Jobs will leave Canary Wharf and the City unless the financial sector can be assured of access to EU markets, a bank chief has said.
James Bardrick, UK boss of Canary Wharf-based Citi, told a Conservative Party conference fringe meeting that banks would set up across the channel to operate freely in the remaining 27 EU nations. This inevitably meant a reduced presence in London if London could not trade freely.
Prime Minister Theresa May is beginning to outline her vision for Brexit – and she is looking to take an increasingly hardline, with the likelihood that Britain would be denied special arrangements to keep so-called “passporting”.
Sterling fell to a three-year low against the euro on Monday (October 3) as the City responded to news that a firm date had been fixed for triggering Article 50. In March next year the two-year process of extricating the country begins.
Pool of talent
At a fringe event in Birmingham, Mr Bardrick said the banks would leave with reluctance, such is the pool of talent in the capital, but the ability to operate in key markets would be paramount.
He said: “If the rules allow them, in the new relationship, to continue operating, many would be very pleased to do that.
“It is unlikely that you would see such a high concentration in the UK to serve the whole of a region when the UK is not part of that economic region, not least because the EU countries will want to encourage and will take action to try and make people do that.
“In our case, there are significant costs of us changing and fragmenting the way we do business, it’s quite efficient as it is.”
Mr Bardrick acknowledged that the trade-offs – including freedom of movement – were difficult, and Mrs May has indicated that “controlling the borders” is one of the key planks of “Brexit means Brexit”.
Difficulty of service
Mr Bardrick said: “The ideal, narrow analysis would be, we can guarantee good provision of uninterrupted service if we retain passports.
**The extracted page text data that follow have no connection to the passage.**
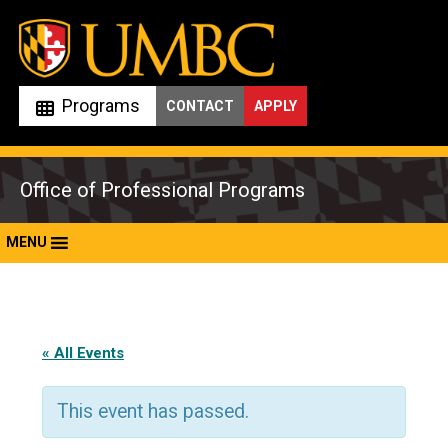
Skip
to
content
Programs
CONTACT
APPLY
Office of Professional Programs
MENU
« All Events
This event has passed.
“But if the deal that is needed to do to retain passports is contrary to the effective will of the people around some of the other freedoms, then we all recognise the difficulty of that. But that’s not for us to decide.”
“If there are movements away from that and you don’t have full access to the single market then there are things that you just cannot do from London under EU rules which would remain in the other EU 27 countries.
“That would mean that people would have to move people and roles and responsibilities and some infrastructure across the Channel.
“We are very well distributed, more than half of our people at Citi already work outside the UK. That isn’t typical.
“But for a lot of people who are highly concentrated they would have to reduce.”
Some politicians and financiers are seeking some kind of exception to the rules because of the importance of the financial sector to the UK economy. Former minister Dominic Raab said the UK should develop “an equivalence regime” as maintenance of the City institutions was key to the UK and Europe.
He said: “Don’t get me wrong, these issues need to be handled very carefully, but I don’t see a cliff edge for the City.”